In a poly-Tac scenario I like to imagine you're flipping through photo albums of the guys and you discover things that fill in the blanks.
Like König? The first few pages of him as a teen/young man are of him all shy and flustered and sweet, a photo of his graduation, him with a study group (head ducked, trying to hide behind his curls), multiple photos of him and his mother...
And then you get to the photos of him after a few years of service.
Confidence practically oozes off the pages. Photos of him going out drinking, playing pool or a drinking games. Then you flip a page and– well.
Turns out König went to both gay and kink bars. Photos of him wearing leather straps across his bare chest as he makes out with past flings, him progressively getting older in them, more confident, self-assured, until you're staring at your colonel, just a few years before he settled and calmed down with all of you.
Horangi finds you gaping at the book, chuckling and passing you his photo album.
Now he started off wild. His graduation photo is literally placed next to one of him sitting in– presumably– a strip club, two girls kissing him, lipstick smears all over his face, looking like he won the lottery; an after party for him and his then-friends, most likely.
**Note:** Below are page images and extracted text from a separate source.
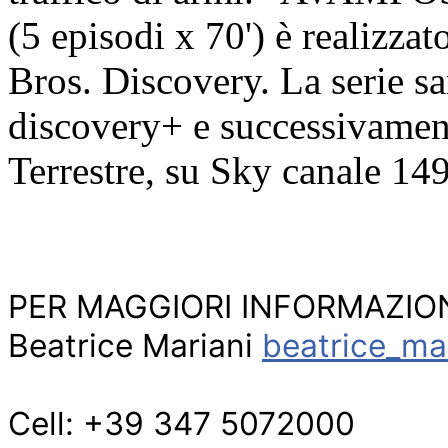
(5 episodi x 70') è realizz
Bros. Discovery. La serie sa
discovery+ e successivament
Terrestre, su Sky canale 149
PER MAGGIORI INFORMAZION
Beatrice Mariani 
beatrice_ma
Cell: +39 347 5072000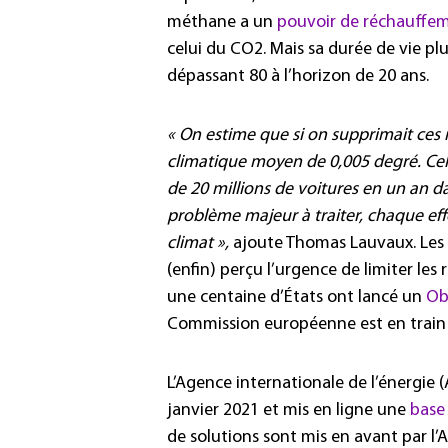
méthane a un
pouvoir de réchauffem
celui du CO2. Mais sa durée de vie pl
dépassant 80 à l’horizon de 20 ans.
« On estime que si on supprimait ces
climatique moyen de 0,005 degré. Cela
de 20 millions de voitures en un an d
problème majeur à traiter, chaque eff
climat »,
ajoute Thomas Lauvaux. Les i
(enfin) perçu l’urgence de limiter les
une centaine d’États ont lancé un
Ob
Commission européenne est en train 
L’Agence internationale de l’énergie (
janvier 2021 et mis en ligne une
base
de solutions sont mis en avant par l’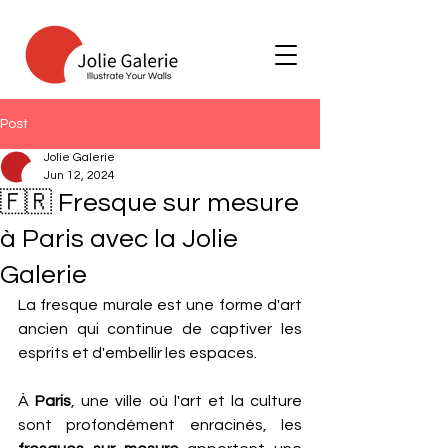
Post
Jolie Galerie
Jun 12, 2024
🇫🇷 Fresque sur mesure
à Paris avec la Jolie
Galerie
La fresque murale est une forme d'art 
ancien qui continue de captiver les 
esprits et d'embellir les espaces. 
À 
Paris
, une ville où l'art et la culture 
sont profondément enracinés, les 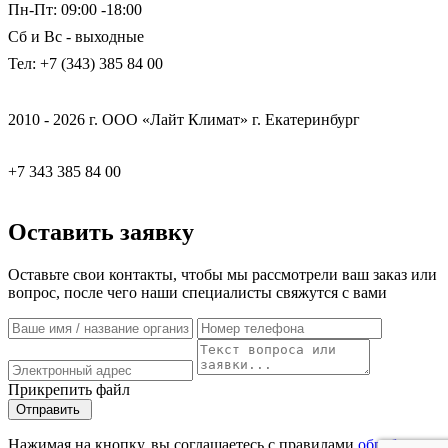
Пн-Пт: 09:00 -18:00
Сб и Вс - выходные
Тел: +7 (343) 385 84 00
2010 - 2026 г. ООО «Лайт Климат» г. Екатеринбург
+7 343 385 84 00
Оставить заявку
Оставьте свои контакты, чтобы мы рассмотрели ваш заказ или
вопрос, после чего наши специалисты свяжутся с вами
Прикрепить файл
Отправить
Нажимая на кнопку, вы соглашаетесь с правилами
обработки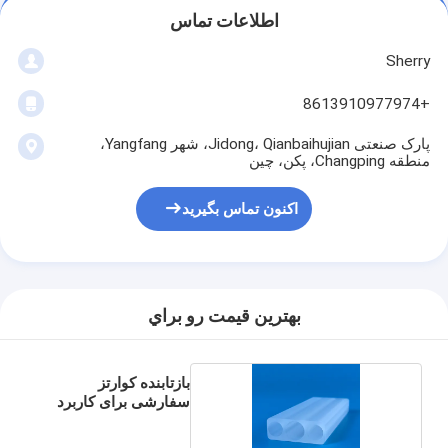
اطلاعات تماس
Sherry
+8613910977974
پارک صنعتی Jidong، Qianbaihujian، شهر Yangfang،
منطقه Changping، پکن، چین
اکنون تماس بگیرید
بهترين قيمت رو براي
بازتابنده کوارتز
سفارشی برای کاربرد
لیزر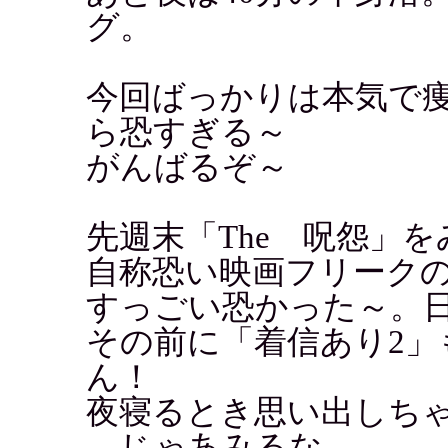
グ。
今回ばっかりは本気で
ら恐すぎる～
がんばるぞ～
先週末「The 呪怨」
自称恐い映画フリーク
すっごい恐かった～。
その前に「着信あり2
ん！
夜寝るとき思い出しち
←じゃあみるな。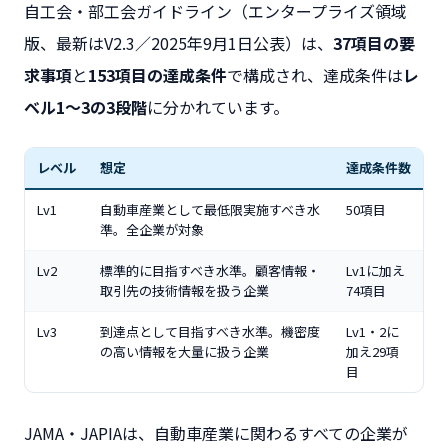
自工会・部工会ガイドライン（エンタープライズ領域
版、最新はV2.3／2025年9月1日公表）は、
37項目の要
求事項
と
153項目の達成条件
で構成され、達成条件は
レ
ベル1〜3の3段階
に分かれています。
レベル
想定
達成条件数
Lv1
自動車産業として最低限実施すべき水
50項目
準。全企業が対象
Lv2
標準的に目指すべき水準。顧客情報・
Lv1に加え
取引先の技術情報を扱う企業
74項目
Lv3
到達点として目指すべき水準。機密度
Lv1・2に
の高い情報を大量に扱う企業
加え29項
目
JAMA・JAPIAは、自動車産業に関わるすべての企業が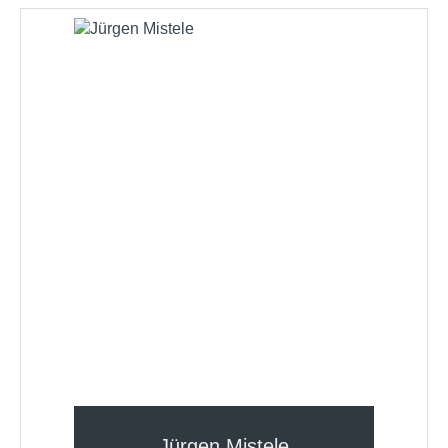
Jürgen Mistele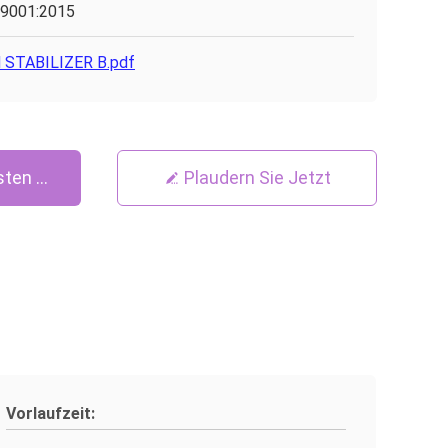
9001:2015
 STABILIZER B.pdf
sten Preis
Plaudern Sie Jetzt
Vorlaufzeit: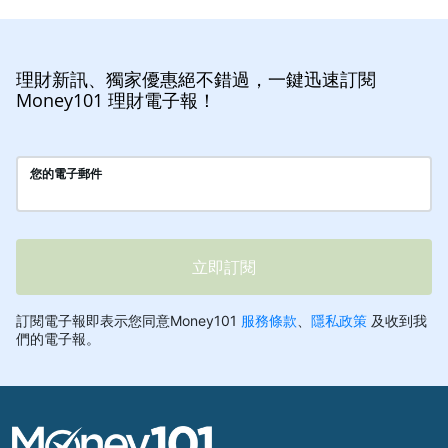
理財新訊、獨家優惠絕不錯過，一鍵迅速訂閱
Money101 理財電子報！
The next few pages carry the same air. Young, free, always dressed well and enjoying himself. Then there's a jump, going from pre military to a few years into his career. He looks calmer in these, more settled. Plenty of him in nature, or at a cat cafe, or printed out selfies of him in different environments. A complete contrast to that party boy of his youth.
Mace joins you on the couch, passing you his.
Photos of him as a kid to his teen years, it's funny seeing how similar yet different these versions of him are. Him skateboarding with friends, him clearly doing a cool move while breakdancing (form slightly blurred at the edges as he spun on his palm), a few of him with his family...
It doesn't change much as he enters the military. Still candid, him existing, a slight smile when he catches sight of the camera. While he has changed over the years, it's mostly been in small ways compared to the other two, like Mace has always known who he was and hasn't seen a need to change.
Nikto's is... sad. Childhood photos, him as a teenager, young adult– and then abruptly, it stops. The last photo is of him before his torture, the scarring. These are all of Andre, not Nikto.
(Nikto is caught off guard when you suddenly begin taking more photos of him, pulling him into frame and snapping shot after shot, printing them out and adding them to the album.
Just because he was different didn't mean he wasn't living a life anymore, didn't mean there shouldn't be proof of it.)
Krueger settles in with you, passing his album over. Again, it starts off with his early life, but the older he gets, the more scenic photos are mixed in. He's always had an eye for photography, so it's no surprise when his photo album includes more environmental shots and shots of all of you instead. He'd captured many a moment between his lovers, printing them out and adding them all neat inside the book. Most of these you didn't even know he'd taken! But it was nice, knowing these moments were eternalised like this.
You were still going to get more photos of him, though.